* **RECORD SET**:

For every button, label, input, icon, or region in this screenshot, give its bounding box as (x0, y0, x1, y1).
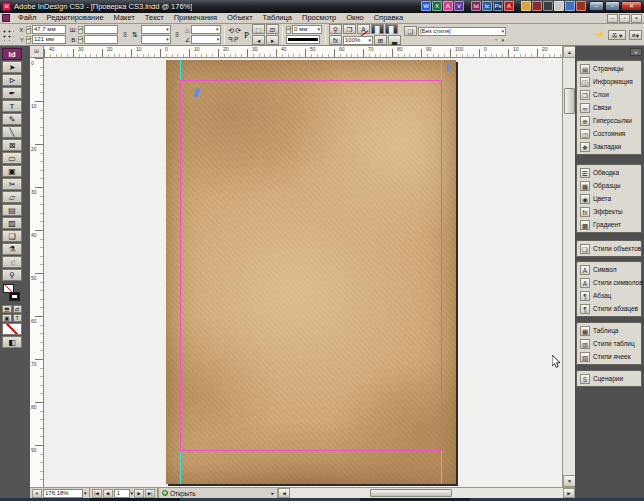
menu-файл[interactable]: Файл (13, 13, 41, 23)
eyedropper-tool[interactable]: ⚗ (2, 243, 22, 255)
menu-просмотр[interactable]: Просмотр (297, 13, 341, 23)
type-tool[interactable]: T (2, 100, 22, 112)
shear-input[interactable] (191, 35, 221, 44)
bridge-camera-icon[interactable]: ✇ ▾ (608, 30, 626, 40)
menu-справка[interactable]: Справка (369, 13, 408, 23)
maximize-button[interactable]: ▫ (605, 1, 620, 11)
fill-swatch[interactable] (3, 284, 14, 293)
preview-thumb-1[interactable]: ▉ (371, 24, 384, 34)
reference-point-proxy[interactable] (2, 29, 14, 41)
previous-page-button[interactable]: ◀ (103, 489, 113, 498)
clear-effects-button[interactable]: A (357, 24, 370, 34)
panel-tab-cell-styles[interactable]: ▧Стили ячеек (577, 350, 641, 363)
pen-tool[interactable]: ✒ (2, 87, 22, 99)
stroke-weight-input[interactable]: 0 мм (292, 25, 322, 34)
select-previous-button[interactable]: ◂ (252, 35, 265, 45)
zoom-tool-button[interactable]: ⚲ (329, 24, 342, 34)
zoom-level-field[interactable]: 176,18% (43, 489, 83, 498)
height-input[interactable] (84, 35, 118, 44)
collapse-dock-button[interactable]: « (630, 48, 642, 56)
constrain-scale-link-icon[interactable]: ∞ (174, 31, 182, 38)
menu-текст[interactable]: Текст (140, 13, 169, 23)
rectangle-frame-tool[interactable]: ⊠ (2, 139, 22, 151)
menu-окно[interactable]: Окно (341, 13, 368, 23)
menu-редактирование[interactable]: Редактирование (41, 13, 108, 23)
doc-restore-button[interactable]: ▫ (619, 14, 630, 23)
scale-y-input[interactable] (141, 35, 171, 44)
hand-tool[interactable]: ☜ (2, 256, 22, 268)
formatting-affects-text-button[interactable]: T (13, 314, 23, 322)
pencil-tool[interactable]: ✎ (2, 113, 22, 125)
scissors-tool[interactable]: ✂ (2, 178, 22, 190)
drop-shadow-button[interactable]: ⊞ (374, 35, 387, 45)
app-4-shortcut-icon[interactable] (554, 1, 564, 11)
line-tool[interactable]: ╲ (2, 126, 22, 138)
select-container-button[interactable]: ⬚ (252, 24, 265, 34)
vertical-ruler[interactable]: 0102030405060708090100 (30, 58, 44, 487)
document-status[interactable]: Открыть ▸ (158, 488, 278, 499)
button-tool[interactable]: ▣ (2, 165, 22, 177)
stroke-swatch[interactable] (9, 292, 20, 301)
text-wrap-button[interactable]: ▃ (388, 35, 401, 45)
panel-tab-paragraph[interactable]: ¶Абзац (577, 289, 641, 302)
zoom-tool[interactable]: ⚲ (2, 269, 22, 281)
scale-x-input[interactable] (141, 25, 171, 34)
panel-tab-links[interactable]: ∞Связи (577, 101, 641, 114)
panel-tab-layers[interactable]: ❐Слои (577, 88, 641, 101)
menu-объект[interactable]: Объект (222, 13, 258, 23)
panel-tab-stroke[interactable]: ☰Обводка (577, 166, 641, 179)
stroke-weight-spinner[interactable]: ▴▾ (286, 26, 291, 34)
menu-примечания[interactable]: Примечания (169, 13, 222, 23)
next-page-button[interactable]: ▶ (134, 489, 144, 498)
note-tool[interactable]: ❏ (2, 230, 22, 242)
panel-tab-object-styles[interactable]: ❏Стили объектов (577, 242, 641, 255)
menu-макет[interactable]: Макет (109, 13, 140, 23)
rotate-input[interactable] (191, 25, 221, 34)
acrobat-shortcut-icon[interactable]: A (504, 1, 514, 11)
scroll-left-arrow[interactable]: ◀ (278, 488, 290, 498)
minimize-button[interactable]: – (589, 1, 604, 11)
rectangle-tool[interactable]: ▭ (2, 152, 22, 164)
apply-none-button[interactable] (2, 323, 22, 335)
flip-vertical-button[interactable]: P (234, 36, 239, 43)
stroke-type-dropdown[interactable] (286, 35, 320, 44)
last-page-button[interactable]: ▶| (145, 489, 155, 498)
control-panel-menu-icon[interactable]: ≡▾ (629, 30, 642, 40)
effects-fx-button[interactable]: fx (329, 35, 342, 45)
panel-tab-pages[interactable]: ▤Страницы (577, 62, 641, 75)
vertical-scroll-thumb[interactable] (564, 88, 575, 114)
panel-tab-swatches[interactable]: ▦Образцы (577, 179, 641, 192)
style-override-icon-1[interactable]: ◔ (494, 37, 498, 43)
gradient-tool[interactable]: ▤ (2, 204, 22, 216)
constrain-size-link-icon[interactable]: ∞ (121, 31, 129, 38)
panel-tab-paragraph-styles[interactable]: ¶Стили абзацев (577, 302, 641, 315)
gradient-feather-tool[interactable]: ▨ (2, 217, 22, 229)
horizontal-ruler[interactable]: 40302010010203040506070809010001020 (44, 46, 562, 58)
panel-tab-hyperlinks[interactable]: ⊕Гиперссылки (577, 114, 641, 127)
first-page-button[interactable]: |◀ (92, 489, 102, 498)
panel-tab-info[interactable]: ⓘИнформация (577, 75, 641, 88)
quick-apply-lightning-icon[interactable]: ⚡ (595, 30, 605, 39)
swap-fill-stroke-button[interactable]: ⇄ (13, 305, 23, 313)
panel-tab-character-styles[interactable]: AСтили символов (577, 276, 641, 289)
width-input[interactable] (84, 25, 118, 34)
menu-таблица[interactable]: Таблица (258, 13, 297, 23)
horizontal-scrollbar[interactable]: ◀ ▶ (278, 488, 575, 499)
selection-tool[interactable]: ➤ (2, 61, 22, 73)
style-override-icon-2[interactable]: ◑ (500, 37, 504, 43)
scroll-right-arrow[interactable]: ▶ (563, 488, 575, 498)
visio-shortcut-icon[interactable]: V (454, 1, 464, 11)
rotate-ccw-button[interactable]: ⟲ (228, 27, 234, 35)
close-button[interactable]: ✕ (621, 1, 642, 11)
height-spinner[interactable]: ▴▾ (78, 36, 83, 44)
x-spinner[interactable]: ▴▾ (26, 26, 31, 34)
app-2-shortcut-icon[interactable] (532, 1, 542, 11)
width-spinner[interactable]: ▴▾ (78, 26, 83, 34)
app-1-shortcut-icon[interactable] (521, 1, 531, 11)
page-number-field[interactable]: 1 (114, 489, 130, 498)
zoom-dropdown-arrow-icon[interactable]: ▾ (84, 490, 87, 496)
panel-tab-table-styles[interactable]: ▥Стили таблиц (577, 337, 641, 350)
default-fill-stroke-button[interactable]: ⬒ (2, 305, 12, 313)
panel-tab-bookmarks[interactable]: ❖Закладки (577, 140, 641, 153)
page-dropdown-arrow-icon[interactable]: ▾ (131, 490, 134, 496)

* **YOUR ASSIGNMENT**: Could you report every line of the material that contains the string "override"?

* **ANSWER TO THE PROBLEM**:
style-override-icon-1[interactable]: ◔ (494, 37, 498, 43)
style-override-icon-2[interactable]: ◑ (500, 37, 504, 43)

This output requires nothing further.